▸ **What is required**
When you reach the line containing "Join This Job" in the data below, begin returning lines exactly as written, and stop once the line containing "critical onsite role" has been returned.

---

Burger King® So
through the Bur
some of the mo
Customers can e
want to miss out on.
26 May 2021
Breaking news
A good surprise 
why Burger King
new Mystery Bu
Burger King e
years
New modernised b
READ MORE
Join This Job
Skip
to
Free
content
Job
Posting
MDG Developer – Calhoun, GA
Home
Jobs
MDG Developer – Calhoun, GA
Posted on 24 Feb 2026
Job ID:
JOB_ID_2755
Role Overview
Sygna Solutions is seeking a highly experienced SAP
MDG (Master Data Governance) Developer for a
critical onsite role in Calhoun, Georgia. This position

---

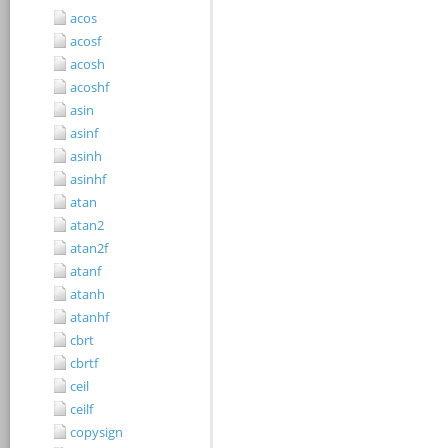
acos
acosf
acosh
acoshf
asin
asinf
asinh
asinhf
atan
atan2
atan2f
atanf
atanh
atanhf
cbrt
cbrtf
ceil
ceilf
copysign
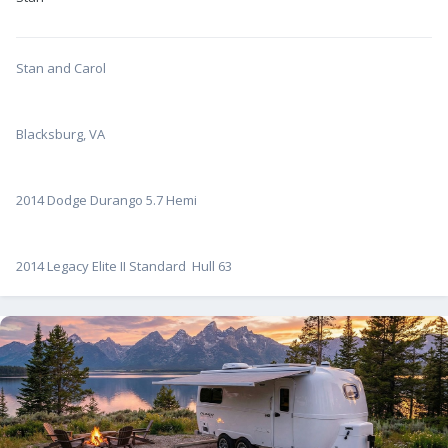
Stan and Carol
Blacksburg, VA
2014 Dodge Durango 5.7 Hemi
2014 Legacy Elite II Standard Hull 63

---

▸ **Task solution**
Join This Job
Skip
to
Free
content
Job
Posting
MDG Developer – Calhoun, GA
Home
Jobs
MDG Developer – Calhoun, GA
Posted on 24 Feb 2026
Job ID:
JOB_ID_2755
Role Overview
Sygna Solutions is seeking a highly experienced SAP
MDG (Master Data Governance) Developer for a
critical onsite role in Calhoun, Georgia. This position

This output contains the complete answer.